Friday, Oct. 27, 1967

Nay for Quality

The fascinating thing about Charles O. Finley, 49, is the way he brings out the worst in other people. In the seven years that Millionaire Finley has owned the Kansas City Athletics, he has managed--accidentally or deliberately--to raise more dust than a prairie twister. Managers have violently disagreed with him, players have rebelled, fans have hanged him in effigy. Those incidents were nothing compared with the howler that hit last week when Finley's fellow American League owners voted to 1) allow him to move the Athletics to Oakland, Calif., next season, and 2) expand the league from ten to twelve teams in 1969, granting new franchises to Kansas City and Seattle.

On the floor of the U.S. Senate, Mis souri's Stuart Symington called Finley "one of the most disreputable characters ever to enter the American sports scene." In Cincinnati, National League President Warren Giles deplored the American League's hasty, unilateral decision to expand. Giles was right, but his moral position was a little weak: the National League, after all, did not bother to consult American League owners before moving into Los Angeles, San Francisco, Houston and Atlanta. That still did not make the motives of Finley & friends any nobler or any less obvious. Moving the A's to Oakland will cut into the Bay Area monopoly enjoyed for ten years by the National League's San Francisco Giants. And Seattle is the last big TV market area still untapped by baseball.

One sure result of the expansion is more money--mainly for the owners, although some of it may find its way into players' pockets.* The loss will be in the quality of the game. Good ball-players already are in short supply and the caliber of expansion teams created on such short notice is bound to be dreadful. Witness the New York Mets.

And will the National League be forced to expand, too? A new team in Dallas would reduce the Houston Astros' market, and a team in San Diego would hurt the Los Angeles Dodgers.
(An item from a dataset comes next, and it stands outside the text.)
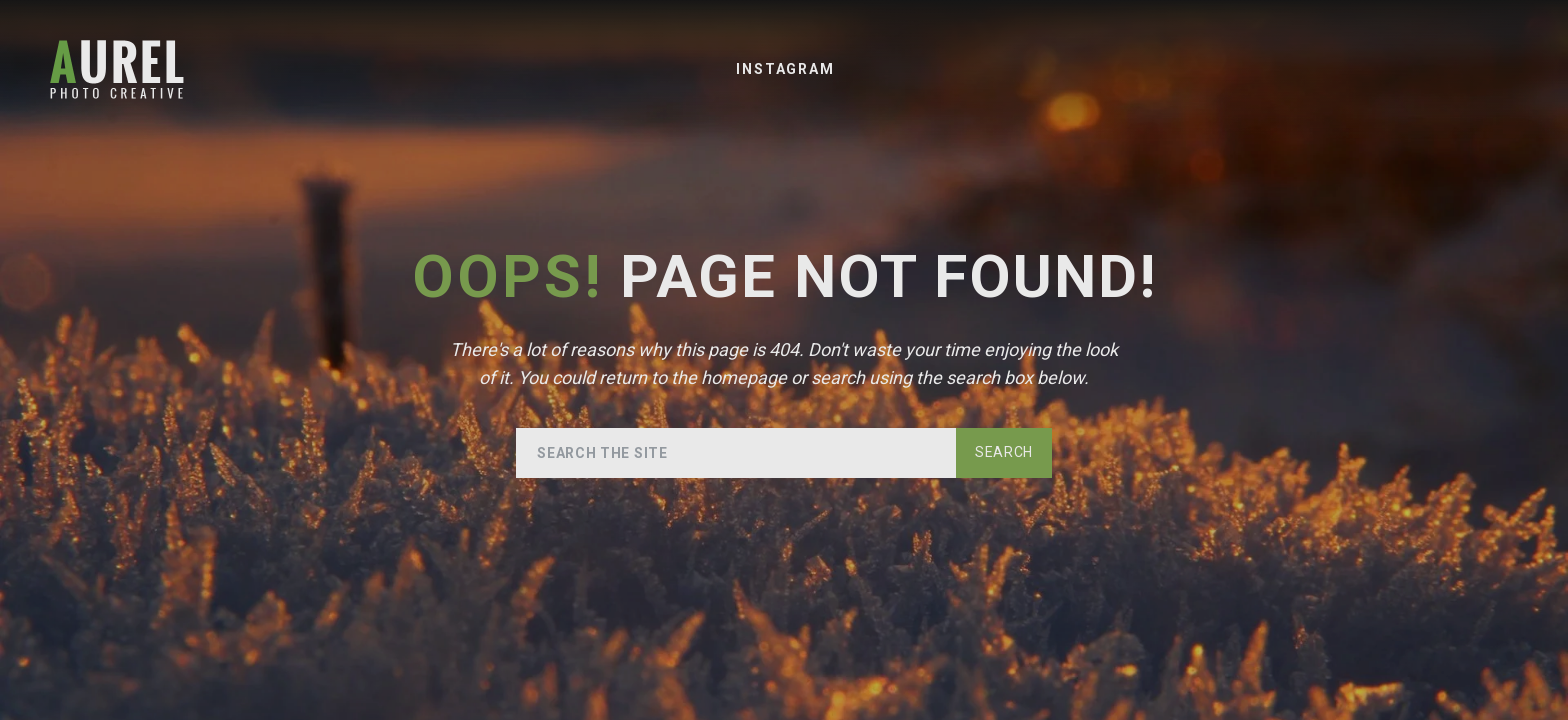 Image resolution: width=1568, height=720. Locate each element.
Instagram (785, 69)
Milwaukee is available, but it has a memory. Suppose the National League sticks to ten teams. The American League undoubtedly will play a longer season, thereby complicating the scheduling of the World Series. Where was the Commissioner of Baseball in all this? He seems to have struck out.

*One American Leaguer got his raise--a fat one--last week. Carl Yastrzemski, the league-champion Boston Red Sox's slugging leftfielder, signed a 1968 contract calling for a $55,000 boost to $100,000.